According to the former classmate's account, Henry was threatened with firing at Goldman Sachs but they ended up not taking action because he was near the end of his internship anyway. He was, however, reportedly fired from PNC for the same compliance violation reason. A separate YouTube comment also reported he was "fired from his 6-month Goldman Sachs position where he worked very low end."

Did Whop remove Henry's course?

Yes, reportedly. According to the customer who filed the original unauthorized credit card charge complaint, Whop investigated and "found multiple violations of our policies" — and Henry's options education course was subsequently removed from the platform. Henry then removed the Whop link from his bio, reverting to only listing his website.

What were Henry's worst stock picks?

His worst-performing picks during the 2021-2024 bull market include GEVO (recommended at ~$10, now under $1 — a 92% loss), UPST, NIO, OTLY, SPCE, WKHS, PLUG, HYLN, JD, BABA, TCEHY, and LMND — many of which crashed 90%+ during a market environment when the S&P 500 was up 60-70%. Henry himself said GEVO "could be a $1,000 stock" and that he planned to "hold for a strong 3 years."

Did Henry short NVDA?

Yes. Henry sold naked calls (established a short position) on NVDA when it was trading around $47 and told followers to "unsubscribe from anyone who believes NVDA is a good stock." NVDA has since traded well above $130, meaning the naked call short would have suffered substantial losses. Henry himself acknowledged in the video: "It's really really risky."

Is Invest with Henry's Discord worth it?

In my opinion, joining the Invest with Henry Discord would be a significant mistake. Beyond the stock-pick and hedging concerns, multiple students have reported that the Discord experience does not match the marketing — including students not understanding basic options mechanics, predatory upselling for "emergency calls," and inconsistent coaching quality.

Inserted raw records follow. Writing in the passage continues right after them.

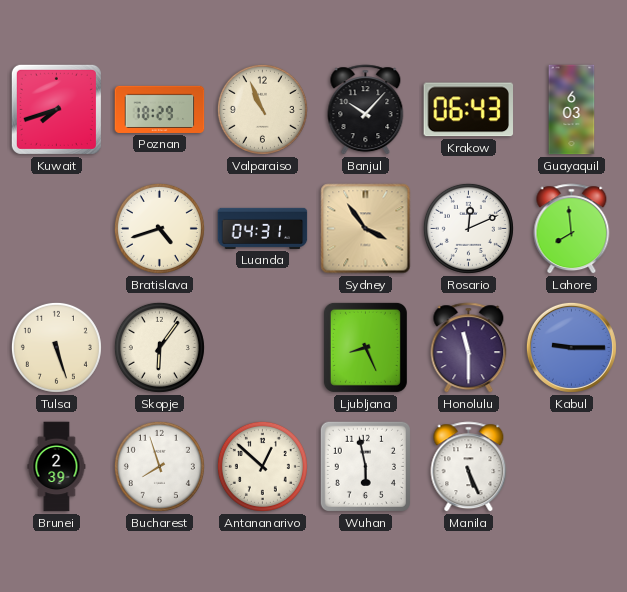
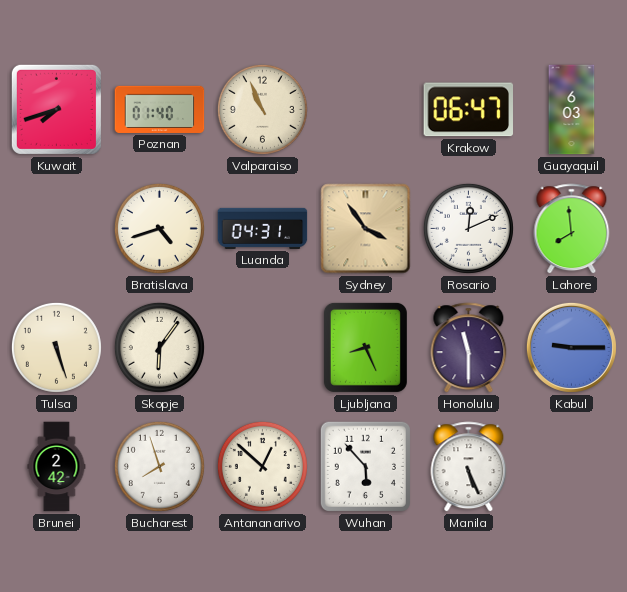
Poznan: 18:29 -> 01:40
Banjul: 10:07 -> none
Krakow: 06:43 -> 06:47
Brunei: 2:39 -> 2:42
Wuhan: 5:58 -> 5:53
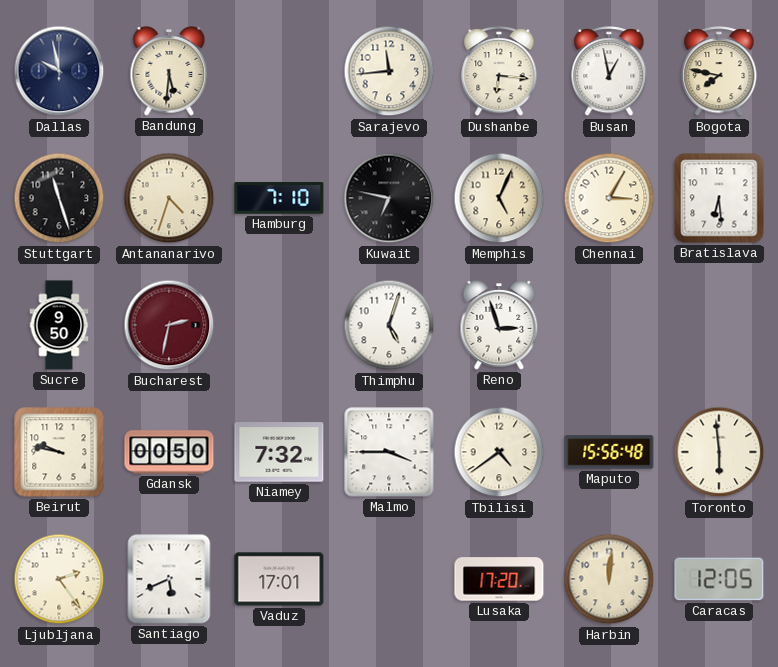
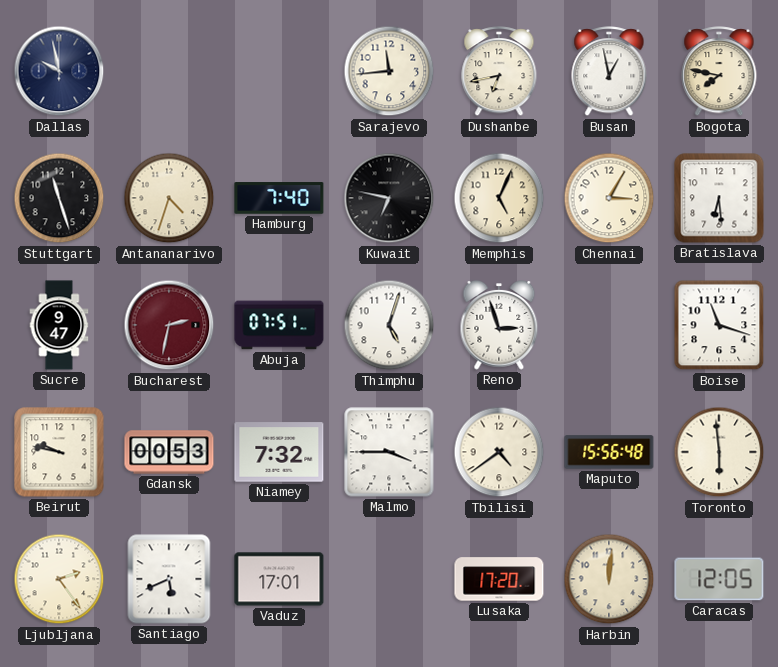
Bandung: 5:31 -> none
Dushanbe: 6:16 -> 6:43
Hamburg: 7:10 -> 7:40
Sucre: 9:50 -> 9:47
Abuja: none -> 07:51
Boise: none -> 11:18
Gdansk: 00:50 -> 00:53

Are Invest with Henry's courses worth the money?

In my opinion, no. The strategies Henry teaches (covered calls, naked options, the wheel, basic spreads) are freely available on YouTube and in mainstream broker education. There is nothing proprietary worth paying for, and customer complaints suggest substantial risk of unauthorized charges, denied refunds, and minimal actual mentorship.

What about the Invest with Corey credit card incident?

A customer enrolled with Invest with Corey reported that his credit card was subsequently charged $1,175 for an Invest with Henry course he did not authorize. Corey's team called it a "glitch," but Whop support specifically confirmed it was not a glitch — that the Henry course was a separate, intentional purchase. The customer filed FTC, FBI, Department of Justice, and CFPB complaints. Whop subsequently investigated and reportedly removed Henry's course after finding "multiple violations of policies."

Does Invest with Henry honor his refund policy?

Reportedly no. Multiple customers — including documented complaints involving $3,000, $6,000, and $8,000 in disputed payments — have reported denied refunds despite requesting within advertised refund windows. In one case, Henry himself stated: "We don't do refunds. Email support" — even while posting in Discord that "money is worthless to me." If you're considering enrolling, assume you will not receive a refund.

Where does Henry operate from?

According to a YouTube comment from @Tpthalody, Henry "operates out of Eastern Europe and Cyprus to dodge U.S. regulations and investigations." The former classmate's email also notes Henry "spent some time living in Colombia." If accurate, this jurisdictional structuring would complicate US legal recourse for affected customers.

How much do Henry's coaching programs cost?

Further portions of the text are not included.